Comment les blockchains révolutionnent la gestion des crédits ?

De nombreux secteurs intermédiés s’apprêtent à être révolutionnés par la technologie de blockchains. Plusieurs experts anticipent que l’année 2018 donnera lieu à un boom dans les services financiers (comme le crédit rapide ou encore crédit sans justificatif ). Voici un aperçu de ces opportunités, et les défis que cela implique.

En quoi consiste cette technologie ?

Il s’agit d’une technologie de stockage permettant également la transmission d’information. La blockchain est sécurisée et transparente. Son fonctionnement ne requiert pas d’organe centralisé de contrôle. Ayant vu le jour en 2008, ce n’est que depuis environ quatre années que cette technologie a commencé à faire parler d’elle.

La base de données de la blockchain comporte l’historique de l’ensemble des échanges ayant lieu entre une multitude d’utilisateurs depuis sa création. Elle est partagée de façon sécuritaire et sans intermédiaire, de telle sorte que chacun puisse s’assurer de sa validité.

Un secteur traditionnel prêt pour faire peau neuve

Des experts estiment que les processus et méthodes existant dans l’univers du financement sont actuellement mûrs pour accueillir une technologie de rupture.

Plusieurs institutions bancaires (comme HSCB, Bank of America Merrill Lynch, ICICI Bank, Emirates NBD, etc.) procèdent présentement à des tests de traitement des crédits documentaires, par le biais de la technologie blockchain.

Les avantages sont nombreux : réduction des durées de transaction et des coûts, simplification de la distribution. La blockchain ne remplacera toutefois pas la dimension du conseil financier, qui contribue à la distribution des produits financiers.

Toutefois, ce domaine est caractérisé par des méthodes traditionnelles très lourdes, avec plus de 2 trilliards de dollars de transactions internationales étant encore transigées de nos jours avec des documents papiers. Ces dernières décennies, les méthodes de financement du commerce international ont intégré très peu d’innovation.

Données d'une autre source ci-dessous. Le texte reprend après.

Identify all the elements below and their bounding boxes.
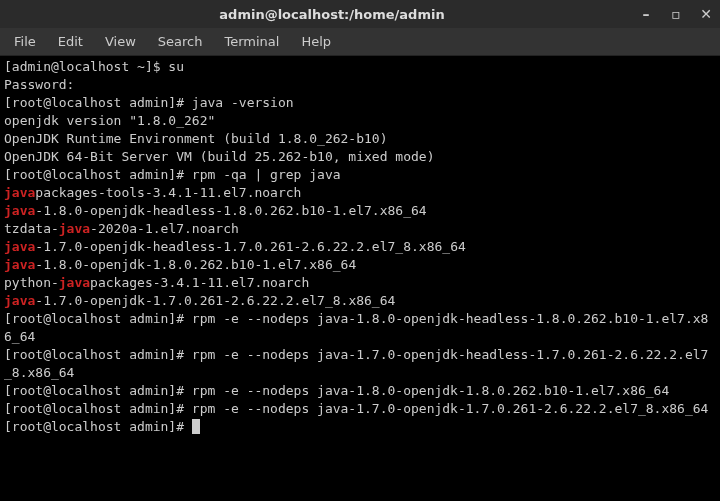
minimize-button[interactable]: – [638, 7, 654, 21]
menu-view[interactable]: View [95, 30, 146, 53]
terminal-text: -2020a-1.el7.noarch [90, 221, 239, 236]
terminal-line: [admin@localhost ~]$ su [4, 59, 184, 74]
window-titlebar: admin@localhost:/home/admin – ▫ ✕ [0, 0, 720, 28]
terminal-line: Password: [4, 77, 74, 92]
window-controls: – ▫ ✕ [638, 7, 714, 21]
terminal-output[interactable]: [admin@localhost ~]$ su Password: [root@… [0, 56, 720, 501]
maximize-button[interactable]: ▫ [668, 7, 684, 21]
close-button[interactable]: ✕ [698, 7, 714, 21]
terminal-text: packages-3.4.1-11.el7.noarch [90, 275, 309, 290]
menu-search[interactable]: Search [148, 30, 213, 53]
terminal-text: -1.8.0-openjdk-1.8.0.262.b10-1.el7.x86_6… [35, 257, 356, 272]
terminal-text: -1.7.0-openjdk-headless-1.7.0.261-2.6.22… [35, 239, 465, 254]
grep-highlight: java [4, 185, 35, 200]
menu-edit[interactable]: Edit [48, 30, 93, 53]
terminal-text: -1.8.0-openjdk-headless-1.8.0.262.b10-1.… [35, 203, 426, 218]
menu-file[interactable]: File [4, 30, 46, 53]
menu-terminal[interactable]: Terminal [214, 30, 289, 53]
grep-highlight: java [59, 221, 90, 236]
terminal-line: OpenJDK Runtime Environment (build 1.8.0… [4, 131, 388, 146]
menu-help[interactable]: Help [291, 30, 341, 53]
terminal-line: [root@localhost admin]# rpm -e --nodeps … [4, 347, 708, 380]
terminal-text: tzdata- [4, 221, 59, 236]
grep-highlight: java [4, 257, 35, 272]
terminal-text: -1.7.0-openjdk-1.7.0.261-2.6.22.2.el7_8.… [35, 293, 395, 308]
grep-highlight: java [4, 203, 35, 218]
menu-bar: File Edit View Search Terminal Help [0, 28, 720, 56]
terminal-cursor [192, 419, 200, 434]
terminal-line: [root@localhost admin]# rpm -e --nodeps … [4, 311, 708, 344]
grep-highlight: java [4, 293, 35, 308]
terminal-prompt: [root@localhost admin]# [4, 419, 192, 434]
terminal-text: packages-tools-3.4.1-11.el7.noarch [35, 185, 301, 200]
terminal-line: [root@localhost admin]# java -version [4, 95, 294, 110]
terminal-line: openjdk version "1.8.0_262" [4, 113, 215, 128]
grep-highlight: java [59, 275, 90, 290]
terminal-text: python- [4, 275, 59, 290]
terminal-line: OpenJDK 64-Bit Server VM (build 25.262-b… [4, 149, 434, 164]
window-title: admin@localhost:/home/admin [26, 7, 638, 22]
terminal-line: [root@localhost admin]# rpm -qa | grep j… [4, 167, 341, 182]
grep-highlight: java [4, 239, 35, 254]
terminal-line: [root@localhost admin]# rpm -e --nodeps … [4, 383, 669, 398]
terminal-line: [root@localhost admin]# rpm -e --nodeps … [4, 401, 708, 416]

Blockchain et cryptomonnaies, indissociables

Puisque les cryptomonnaies sont fondées sur la blockchain, elles s’avèrent indissociables. D’ailleurs, plusieurs fonds spéculatifs accordent désormais un accès à ce marché ne relevant pas de sociétés de gestion traditionnelles. Un accroissement de la demande pour les cryptomonnaies est anticipé, en lien avec une utilisation plus étendue de la technologie blockchain.

Une contrainte des cryptomonnaies devra cependant être annihilée. À l’heure actuelle, le bitcoin, la plus populaire des cryptomonnaies, est limité par le nombre d’échanges : il n’est possible de procéder qu’à seulement 4 transactions par seconde. Ce nombre de transactions s’avère trop faible pour que le bitcoin puisse s’imposer en devise d’échange d’envergure grand public. Par exemple, le système Visa assure un débit de 24 000 transactions par seconde. Pour remédier à cette problématique, la technologie Ripple permettra à la blockchain de fournir des échanges de fonds allant jusqu’à 1 500 transactions par seconde.

Un autre défi de taille concerne la régulation des cryptomonnaies. Les levées de fonds en cryptomonnaies sont interdites dans certains pays, notamment en Chine. D’autres pays entrevoient de taxer les transactions survenant en devises virtuelles, entre autres la Corée du Sud. Quant aux États-Unis, ils pourraient imposer une régulation. Cela pourrait impactera certainement sur l’utilisation des cryptomonnaies, donnant lieu à une réduction d’intérêt dans un premier temps. Mais les experts n’entrevoient pas nécessairement cela d’un mauvais œil, y voyant plutôt à long terme une meilleure résilience de cette classe d’actifs.